The debut album from Harp, former Midlake singer Tim Smith’s new act, bears a healthy imprint of Anglophilia. The album title reflects his fascination with England, or Albion as it was known in former times, especially the Medieval and Renaissance eras, together with its landscapes, gardens, villages, grey skies and mist on the moors. Musically, it echoes his recent immersion in some of the leading melancholy 1980s British bands (Cocteau Twins, Joy Division, Smiths, Tears For Fears and, especially, The Cure’s ‘Faith’) alongside the US classic rock and British folk rock that was the bedrock of Midlake’s sound.
‘Harp’ opens with the pastoral ‘The Pleasant Grey’, one of two brief instrumentals among its twelve tracks, which has a restrained sweep, its guitars an unlikely concoction of folk and goth, flutes flying overhead, filing it with deep emotionality. ‘I Am The Seed’, a song about creativity and helplessness, sees Smith’s voice simultaneously a comforting blanket and an exhibition of self-doubt, the guitars sounding like the Cure transformed into a 70 folk-rock band.
‘A Fountain’ about being paralysed by unrequited love before being rescued by a superior love with a different person, references his wife and partner in Harp, Kathi Zung, who programmed the album’s drums. Its concluding line (“With the loneliest years behind me the world is right”) is indicative of the optimism that emerges. The first of the album’s semi-title tracks, the soft country rock of ‘Daughters of Albion’ yearns for truth and beauty, beginning with Smith lamenting “I don’t understand this dark and empty age” and was inspired by William Blake’s epic poem, ‘Visions of the Daughters of Albion’. Ironically, one of the shortest songs, ‘Chrystals’, sees Smith proclaim, “I am not through, I am immortal” and is especially lovely.
‘Country Cathedral Drive’, is another title providing hints of Smith’s vision of Albion, together with the refrain “Valiant and true are the sons / but brighter are the daughters of Albion”. There is a conflict between the song’s somnambulant air of benign weariness, reluctantly wiping the sleep from its eyes in the early afternoon, with its celebration of rushing waters and mountains.

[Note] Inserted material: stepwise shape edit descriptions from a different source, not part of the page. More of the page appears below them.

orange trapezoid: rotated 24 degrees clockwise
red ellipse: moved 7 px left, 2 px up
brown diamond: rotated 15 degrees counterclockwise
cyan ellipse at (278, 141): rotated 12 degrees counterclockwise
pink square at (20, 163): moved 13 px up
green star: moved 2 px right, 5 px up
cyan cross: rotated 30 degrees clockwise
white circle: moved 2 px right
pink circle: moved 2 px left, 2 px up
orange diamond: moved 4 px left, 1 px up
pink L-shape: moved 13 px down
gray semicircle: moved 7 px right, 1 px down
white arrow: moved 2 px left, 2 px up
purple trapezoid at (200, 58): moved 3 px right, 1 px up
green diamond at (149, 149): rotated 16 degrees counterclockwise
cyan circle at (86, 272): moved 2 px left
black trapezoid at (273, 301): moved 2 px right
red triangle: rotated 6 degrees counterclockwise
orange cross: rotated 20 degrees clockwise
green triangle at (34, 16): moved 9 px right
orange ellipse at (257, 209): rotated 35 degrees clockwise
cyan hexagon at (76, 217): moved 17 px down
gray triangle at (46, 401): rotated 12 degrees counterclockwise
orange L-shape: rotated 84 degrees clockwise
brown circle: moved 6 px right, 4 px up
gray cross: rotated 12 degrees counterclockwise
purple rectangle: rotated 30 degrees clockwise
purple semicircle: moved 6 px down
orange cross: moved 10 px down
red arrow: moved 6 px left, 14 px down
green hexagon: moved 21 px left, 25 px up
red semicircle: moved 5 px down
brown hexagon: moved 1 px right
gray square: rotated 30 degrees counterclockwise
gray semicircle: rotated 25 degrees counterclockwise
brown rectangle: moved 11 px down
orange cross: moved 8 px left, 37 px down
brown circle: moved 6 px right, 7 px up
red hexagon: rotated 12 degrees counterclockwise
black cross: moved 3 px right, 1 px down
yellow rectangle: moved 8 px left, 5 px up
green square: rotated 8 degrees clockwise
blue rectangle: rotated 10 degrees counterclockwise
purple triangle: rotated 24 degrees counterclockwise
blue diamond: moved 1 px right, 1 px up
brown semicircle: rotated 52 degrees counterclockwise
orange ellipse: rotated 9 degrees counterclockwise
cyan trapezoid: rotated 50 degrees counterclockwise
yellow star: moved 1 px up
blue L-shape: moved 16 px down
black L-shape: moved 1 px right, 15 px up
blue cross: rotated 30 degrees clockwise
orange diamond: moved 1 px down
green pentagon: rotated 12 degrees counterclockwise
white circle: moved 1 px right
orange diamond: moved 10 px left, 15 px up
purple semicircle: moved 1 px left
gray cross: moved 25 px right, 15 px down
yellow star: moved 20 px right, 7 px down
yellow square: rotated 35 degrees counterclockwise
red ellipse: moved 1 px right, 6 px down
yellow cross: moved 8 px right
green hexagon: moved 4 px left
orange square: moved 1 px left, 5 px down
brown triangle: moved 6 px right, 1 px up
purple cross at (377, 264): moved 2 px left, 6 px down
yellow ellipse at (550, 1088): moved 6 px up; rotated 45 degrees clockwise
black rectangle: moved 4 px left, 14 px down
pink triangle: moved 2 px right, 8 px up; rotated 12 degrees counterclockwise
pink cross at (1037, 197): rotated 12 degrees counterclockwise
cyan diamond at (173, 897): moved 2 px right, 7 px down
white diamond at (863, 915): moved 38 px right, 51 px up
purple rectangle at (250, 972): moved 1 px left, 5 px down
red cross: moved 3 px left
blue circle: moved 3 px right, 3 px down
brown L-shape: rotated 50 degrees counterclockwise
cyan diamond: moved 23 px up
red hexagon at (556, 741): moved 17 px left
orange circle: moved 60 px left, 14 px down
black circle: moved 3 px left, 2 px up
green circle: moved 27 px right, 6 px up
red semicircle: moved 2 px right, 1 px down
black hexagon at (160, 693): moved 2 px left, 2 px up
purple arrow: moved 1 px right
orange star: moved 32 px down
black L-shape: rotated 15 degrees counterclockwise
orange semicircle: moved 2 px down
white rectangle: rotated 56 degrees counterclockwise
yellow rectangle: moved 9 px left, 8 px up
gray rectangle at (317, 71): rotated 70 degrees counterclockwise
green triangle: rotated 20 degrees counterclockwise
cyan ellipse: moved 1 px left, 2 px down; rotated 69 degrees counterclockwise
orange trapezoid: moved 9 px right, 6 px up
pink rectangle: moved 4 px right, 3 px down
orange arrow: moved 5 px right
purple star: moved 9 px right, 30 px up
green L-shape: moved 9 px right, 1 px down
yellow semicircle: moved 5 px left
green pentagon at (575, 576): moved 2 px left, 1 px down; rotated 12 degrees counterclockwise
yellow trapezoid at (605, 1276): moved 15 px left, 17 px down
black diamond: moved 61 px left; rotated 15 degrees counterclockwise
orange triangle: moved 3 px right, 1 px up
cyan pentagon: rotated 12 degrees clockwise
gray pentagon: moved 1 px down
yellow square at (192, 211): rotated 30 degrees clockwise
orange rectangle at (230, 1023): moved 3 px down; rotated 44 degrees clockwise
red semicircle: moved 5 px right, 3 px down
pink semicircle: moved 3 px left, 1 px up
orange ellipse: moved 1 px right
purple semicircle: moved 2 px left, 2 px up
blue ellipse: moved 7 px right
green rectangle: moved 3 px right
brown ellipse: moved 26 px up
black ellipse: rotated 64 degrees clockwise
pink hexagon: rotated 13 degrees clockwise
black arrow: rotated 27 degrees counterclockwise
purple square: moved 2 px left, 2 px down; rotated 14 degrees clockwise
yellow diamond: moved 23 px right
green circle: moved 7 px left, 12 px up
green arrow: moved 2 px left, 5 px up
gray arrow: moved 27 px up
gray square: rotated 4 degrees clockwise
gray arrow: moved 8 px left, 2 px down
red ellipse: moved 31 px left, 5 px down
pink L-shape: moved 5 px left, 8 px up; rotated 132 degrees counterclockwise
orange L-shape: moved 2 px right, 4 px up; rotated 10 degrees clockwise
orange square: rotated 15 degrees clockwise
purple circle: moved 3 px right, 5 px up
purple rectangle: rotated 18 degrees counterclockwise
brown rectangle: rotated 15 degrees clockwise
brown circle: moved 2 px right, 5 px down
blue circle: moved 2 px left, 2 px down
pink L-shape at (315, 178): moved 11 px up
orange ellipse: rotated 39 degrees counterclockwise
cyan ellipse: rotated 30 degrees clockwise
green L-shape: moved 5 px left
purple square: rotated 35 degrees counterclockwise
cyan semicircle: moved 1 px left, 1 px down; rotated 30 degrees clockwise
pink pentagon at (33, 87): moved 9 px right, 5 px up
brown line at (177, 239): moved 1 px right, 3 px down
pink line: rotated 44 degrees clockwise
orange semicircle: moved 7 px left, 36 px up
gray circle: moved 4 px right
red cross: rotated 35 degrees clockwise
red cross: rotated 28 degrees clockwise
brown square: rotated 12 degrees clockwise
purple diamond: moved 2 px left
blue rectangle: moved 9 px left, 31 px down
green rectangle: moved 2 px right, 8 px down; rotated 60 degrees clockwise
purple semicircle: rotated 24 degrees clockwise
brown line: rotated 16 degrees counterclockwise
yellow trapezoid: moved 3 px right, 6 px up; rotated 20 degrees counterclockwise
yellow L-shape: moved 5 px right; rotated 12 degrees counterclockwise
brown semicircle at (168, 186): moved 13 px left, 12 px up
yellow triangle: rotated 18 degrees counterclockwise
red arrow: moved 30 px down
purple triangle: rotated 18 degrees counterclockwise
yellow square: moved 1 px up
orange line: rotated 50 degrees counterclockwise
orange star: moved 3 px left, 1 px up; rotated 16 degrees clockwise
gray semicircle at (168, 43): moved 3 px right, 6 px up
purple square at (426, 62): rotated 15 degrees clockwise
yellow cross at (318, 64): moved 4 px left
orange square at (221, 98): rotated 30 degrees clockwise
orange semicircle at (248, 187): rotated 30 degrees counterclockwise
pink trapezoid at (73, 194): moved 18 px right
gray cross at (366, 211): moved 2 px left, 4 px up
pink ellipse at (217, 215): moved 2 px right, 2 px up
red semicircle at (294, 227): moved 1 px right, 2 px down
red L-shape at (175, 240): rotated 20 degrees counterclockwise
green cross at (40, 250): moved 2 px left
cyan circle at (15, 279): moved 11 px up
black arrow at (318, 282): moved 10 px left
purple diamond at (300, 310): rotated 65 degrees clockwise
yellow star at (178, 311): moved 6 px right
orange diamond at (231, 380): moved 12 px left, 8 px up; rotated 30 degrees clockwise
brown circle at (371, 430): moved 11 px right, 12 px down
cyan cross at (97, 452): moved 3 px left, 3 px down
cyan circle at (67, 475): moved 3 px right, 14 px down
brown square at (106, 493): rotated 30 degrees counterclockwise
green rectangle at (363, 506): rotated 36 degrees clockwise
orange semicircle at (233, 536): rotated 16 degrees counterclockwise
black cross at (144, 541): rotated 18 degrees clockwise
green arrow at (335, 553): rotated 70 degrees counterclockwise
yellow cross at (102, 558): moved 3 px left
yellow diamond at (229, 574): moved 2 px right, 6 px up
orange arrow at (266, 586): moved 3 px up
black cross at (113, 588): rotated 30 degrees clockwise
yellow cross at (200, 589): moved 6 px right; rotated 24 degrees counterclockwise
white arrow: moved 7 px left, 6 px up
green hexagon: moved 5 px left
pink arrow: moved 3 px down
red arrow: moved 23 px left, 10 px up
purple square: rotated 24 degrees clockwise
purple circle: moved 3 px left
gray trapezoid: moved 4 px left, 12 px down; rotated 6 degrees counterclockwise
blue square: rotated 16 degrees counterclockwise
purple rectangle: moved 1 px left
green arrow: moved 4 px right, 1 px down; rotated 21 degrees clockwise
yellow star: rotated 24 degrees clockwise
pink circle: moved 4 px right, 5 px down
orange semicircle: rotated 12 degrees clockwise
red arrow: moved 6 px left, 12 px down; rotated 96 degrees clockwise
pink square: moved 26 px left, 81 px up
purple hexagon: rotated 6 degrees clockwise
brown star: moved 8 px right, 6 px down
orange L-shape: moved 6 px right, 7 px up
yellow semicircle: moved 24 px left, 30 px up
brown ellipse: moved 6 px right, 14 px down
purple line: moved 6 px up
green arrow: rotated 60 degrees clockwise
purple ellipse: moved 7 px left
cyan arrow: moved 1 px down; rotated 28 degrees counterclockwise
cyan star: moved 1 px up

Armed with a weapon as daunting as Smith’s rich croon, it would have tempting to bury the music underneath it but ‘Shining Spires’ is an example of the emotional nature of the song being heightened by giving the music equal credence in the mix.
‘Silver Wings’ is one of the album’s most stirring moments, the combination of gorgeous guitars, soaring synths and the epic sweep of Smith’s voice at odds with the conflicting emotions expressed. ‘Seven Long Suns’ is bittersweet, reflecting on meeting Zung in their 40s and thinking about the limited time they have together. The lyrics are constructed in the style of a folk poem (“Clever and bright is she / And worthy of more than I”), the song has a gentle folk-rock air although a synth part conjures green fields.
‘Throne of Albion’, another song inspired by Smith’s reading, this time Roger Zelazny’s fantastical novel series ‘The Great Book of Amber’, is about struggling through hard times with him requesting an axe, a spade, a winding sheet for his grave. Musically, it contains the album’s most prominent drums and darkest guitar patterns.
The final track ‘Herstmonceux’, named after a medieval castle in East Sussex, begins with a blast of evensong before Smith fears the earth crumbling and seeks truth, a benevolent tongue and desire as synths conjure bleakness. With appropriate circularity, as sorrow flees, the final line has Smith singing. “I am the seed”.
As the last great album of 2023, it is appropriate that ‘Albion’ is like unwrapping an intricate Christmas present, peeling away layers to find great beauty.